An OVX server consists of eight Nvidia A40 GPUs, three Nvidia ConnectX-6 Dx 200Gbps NICs, 1TB system memory and 16TB NVMe storage.
The system scales from a single pod of eight OVX servers to a 32-server OVX SuperPOD connected to Nvidia Spectrum-3 switch, and several OVX SuperPODs can be combined for massive digital twin simulations.
“Physically correct digital twins are the future of how we design and build,” said Nvidia Vice President of Professional Visualization Bob Pette.
“Digital twins will change as every industry and company plans. The OVX portfolio of systems will be able to deliver real-time, real-time, ever-synchronized, industrial-scale digital twins across the industry.”
OVX servers from Inspur, Lenovo and Supermicro will be available later in 2022.
AI Platform
Multiple components of Nvidia’s free AI platform have been updated.

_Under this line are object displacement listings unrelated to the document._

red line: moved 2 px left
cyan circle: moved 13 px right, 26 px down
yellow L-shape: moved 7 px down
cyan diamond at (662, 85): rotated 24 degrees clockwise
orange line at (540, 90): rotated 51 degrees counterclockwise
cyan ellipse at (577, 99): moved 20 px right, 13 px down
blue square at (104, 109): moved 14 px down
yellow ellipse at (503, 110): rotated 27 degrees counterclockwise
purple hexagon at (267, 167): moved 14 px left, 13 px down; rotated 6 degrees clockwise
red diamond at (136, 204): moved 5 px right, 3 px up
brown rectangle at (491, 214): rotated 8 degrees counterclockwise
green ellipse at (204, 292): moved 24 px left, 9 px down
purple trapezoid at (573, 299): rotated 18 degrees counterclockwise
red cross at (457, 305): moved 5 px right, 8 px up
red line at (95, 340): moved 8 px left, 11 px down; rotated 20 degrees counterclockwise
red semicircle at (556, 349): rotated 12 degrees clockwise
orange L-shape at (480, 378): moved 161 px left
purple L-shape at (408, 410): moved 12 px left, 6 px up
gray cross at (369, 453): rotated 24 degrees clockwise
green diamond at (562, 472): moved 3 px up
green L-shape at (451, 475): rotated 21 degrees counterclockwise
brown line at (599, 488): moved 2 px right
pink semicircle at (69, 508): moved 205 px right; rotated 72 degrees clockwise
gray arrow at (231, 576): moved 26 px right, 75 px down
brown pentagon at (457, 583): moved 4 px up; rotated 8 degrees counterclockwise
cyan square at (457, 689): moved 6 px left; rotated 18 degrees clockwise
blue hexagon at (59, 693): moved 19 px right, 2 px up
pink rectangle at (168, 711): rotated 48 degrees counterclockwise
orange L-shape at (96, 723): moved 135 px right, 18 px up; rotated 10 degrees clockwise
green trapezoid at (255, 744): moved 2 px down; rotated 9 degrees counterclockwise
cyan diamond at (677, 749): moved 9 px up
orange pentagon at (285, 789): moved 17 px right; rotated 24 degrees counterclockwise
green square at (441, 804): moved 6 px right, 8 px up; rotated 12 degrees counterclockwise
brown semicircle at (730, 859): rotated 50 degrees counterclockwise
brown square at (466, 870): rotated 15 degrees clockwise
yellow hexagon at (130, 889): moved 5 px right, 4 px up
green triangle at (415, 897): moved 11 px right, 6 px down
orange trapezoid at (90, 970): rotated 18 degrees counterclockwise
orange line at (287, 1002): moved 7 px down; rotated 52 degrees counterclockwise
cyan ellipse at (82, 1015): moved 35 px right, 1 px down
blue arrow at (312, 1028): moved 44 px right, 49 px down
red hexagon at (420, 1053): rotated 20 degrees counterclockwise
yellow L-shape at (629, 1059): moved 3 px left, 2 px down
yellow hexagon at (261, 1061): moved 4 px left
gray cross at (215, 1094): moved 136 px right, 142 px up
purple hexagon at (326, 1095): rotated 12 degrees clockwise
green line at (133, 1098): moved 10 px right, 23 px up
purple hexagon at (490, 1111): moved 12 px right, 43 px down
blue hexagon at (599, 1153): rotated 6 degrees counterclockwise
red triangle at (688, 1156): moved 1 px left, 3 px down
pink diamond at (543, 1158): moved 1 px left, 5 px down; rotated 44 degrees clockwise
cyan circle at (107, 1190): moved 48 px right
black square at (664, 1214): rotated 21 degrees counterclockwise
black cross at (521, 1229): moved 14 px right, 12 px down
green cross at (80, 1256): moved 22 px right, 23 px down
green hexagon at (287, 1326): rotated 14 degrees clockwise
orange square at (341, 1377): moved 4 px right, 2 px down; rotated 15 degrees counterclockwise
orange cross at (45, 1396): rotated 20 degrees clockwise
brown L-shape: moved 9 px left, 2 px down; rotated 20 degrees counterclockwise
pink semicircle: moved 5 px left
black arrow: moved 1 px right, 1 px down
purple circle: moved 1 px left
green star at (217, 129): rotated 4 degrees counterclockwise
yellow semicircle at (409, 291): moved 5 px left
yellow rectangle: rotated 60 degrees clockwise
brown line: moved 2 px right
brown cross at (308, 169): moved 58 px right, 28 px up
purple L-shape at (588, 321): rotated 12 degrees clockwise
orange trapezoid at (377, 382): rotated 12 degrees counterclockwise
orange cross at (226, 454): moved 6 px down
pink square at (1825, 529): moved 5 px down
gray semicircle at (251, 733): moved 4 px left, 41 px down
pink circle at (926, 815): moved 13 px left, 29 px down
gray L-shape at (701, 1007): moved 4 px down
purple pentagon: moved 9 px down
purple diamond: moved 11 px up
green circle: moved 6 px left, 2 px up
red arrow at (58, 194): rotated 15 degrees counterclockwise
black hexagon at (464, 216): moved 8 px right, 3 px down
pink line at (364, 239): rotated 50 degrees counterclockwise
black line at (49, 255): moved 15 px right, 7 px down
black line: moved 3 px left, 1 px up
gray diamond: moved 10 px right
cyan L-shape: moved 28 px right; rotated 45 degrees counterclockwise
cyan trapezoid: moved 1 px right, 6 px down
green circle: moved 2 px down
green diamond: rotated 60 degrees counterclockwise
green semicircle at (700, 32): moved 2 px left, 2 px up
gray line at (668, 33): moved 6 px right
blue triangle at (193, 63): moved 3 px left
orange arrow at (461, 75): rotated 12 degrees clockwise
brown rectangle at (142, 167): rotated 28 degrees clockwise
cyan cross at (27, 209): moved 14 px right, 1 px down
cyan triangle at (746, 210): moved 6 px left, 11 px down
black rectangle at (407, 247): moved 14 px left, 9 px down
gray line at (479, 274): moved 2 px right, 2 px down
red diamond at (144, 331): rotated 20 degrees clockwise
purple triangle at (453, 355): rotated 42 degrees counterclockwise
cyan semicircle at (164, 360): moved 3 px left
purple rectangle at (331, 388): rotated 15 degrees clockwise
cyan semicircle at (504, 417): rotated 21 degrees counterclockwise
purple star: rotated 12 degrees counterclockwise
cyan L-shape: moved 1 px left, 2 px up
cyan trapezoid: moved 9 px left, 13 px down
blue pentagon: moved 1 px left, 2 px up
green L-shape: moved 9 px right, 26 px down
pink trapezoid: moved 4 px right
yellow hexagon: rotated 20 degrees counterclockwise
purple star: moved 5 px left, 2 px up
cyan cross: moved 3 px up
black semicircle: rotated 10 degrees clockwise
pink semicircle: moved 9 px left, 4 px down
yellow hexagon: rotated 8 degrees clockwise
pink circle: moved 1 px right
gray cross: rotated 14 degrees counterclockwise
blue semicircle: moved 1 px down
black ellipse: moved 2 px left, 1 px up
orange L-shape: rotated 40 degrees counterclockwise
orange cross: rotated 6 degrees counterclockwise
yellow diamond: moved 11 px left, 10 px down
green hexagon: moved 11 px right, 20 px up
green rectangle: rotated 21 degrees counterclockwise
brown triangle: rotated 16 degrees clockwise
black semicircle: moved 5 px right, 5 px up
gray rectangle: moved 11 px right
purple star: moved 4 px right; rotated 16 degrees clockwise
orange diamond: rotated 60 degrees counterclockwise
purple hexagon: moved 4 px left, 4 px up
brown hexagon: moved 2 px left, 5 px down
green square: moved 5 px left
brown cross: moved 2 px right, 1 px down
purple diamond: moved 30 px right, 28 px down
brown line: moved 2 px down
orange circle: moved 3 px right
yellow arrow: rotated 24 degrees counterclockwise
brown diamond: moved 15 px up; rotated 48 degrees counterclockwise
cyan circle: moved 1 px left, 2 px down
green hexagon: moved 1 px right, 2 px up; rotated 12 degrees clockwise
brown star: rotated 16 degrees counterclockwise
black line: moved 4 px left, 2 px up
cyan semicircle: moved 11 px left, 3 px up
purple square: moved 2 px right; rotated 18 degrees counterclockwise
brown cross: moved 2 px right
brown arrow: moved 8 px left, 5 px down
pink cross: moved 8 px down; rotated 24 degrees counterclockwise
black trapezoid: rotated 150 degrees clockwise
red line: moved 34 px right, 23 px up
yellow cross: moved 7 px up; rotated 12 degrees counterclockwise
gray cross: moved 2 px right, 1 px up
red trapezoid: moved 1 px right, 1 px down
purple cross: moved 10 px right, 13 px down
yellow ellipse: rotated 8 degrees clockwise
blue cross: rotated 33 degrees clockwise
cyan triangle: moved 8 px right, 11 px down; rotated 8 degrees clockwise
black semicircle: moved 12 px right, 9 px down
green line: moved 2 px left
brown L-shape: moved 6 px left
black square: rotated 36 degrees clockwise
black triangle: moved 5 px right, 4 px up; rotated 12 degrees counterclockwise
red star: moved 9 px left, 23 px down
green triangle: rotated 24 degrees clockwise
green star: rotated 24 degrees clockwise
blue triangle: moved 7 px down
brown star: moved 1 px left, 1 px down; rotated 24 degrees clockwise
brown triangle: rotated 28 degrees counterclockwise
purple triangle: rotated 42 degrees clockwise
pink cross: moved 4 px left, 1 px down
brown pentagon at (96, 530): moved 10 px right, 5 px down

Riva Speech AI and Merlin recommendation software are now widely available, and new versions of Triton (Inferencing), NeMo (large language models), Maxine (audio and video enhancement) and Tao Toolkit (Custom tuning of Riva models) have been released.
Nvidia AI Enterprise 2.0 is optimized, certified, and supported across all major data centers and cloud platforms, including bare-metal servers, virtualized infrastructure, and CPU-only systems, and is now supported on Red Hat OpenShift and VMware vSphere with Tanzu.
Cuda-X
Similarly, the Cuda-X libraries, tools, and technologies have been extensively updated to improve performance and extend.
For example, Sionna is a new, GPU-accelerated, open-source library for 6G physical layer research, while the Rapids Accelerator for Apache Spark accelerates Rapids data science processing by a factor of three without code changes.
“Innovation in AI and accelerated computing is leading to major scientific breakthroughs in the creation of new applications and services in virtually every industry,” said Nvidia Vice President of Developer Programs Greg Estes.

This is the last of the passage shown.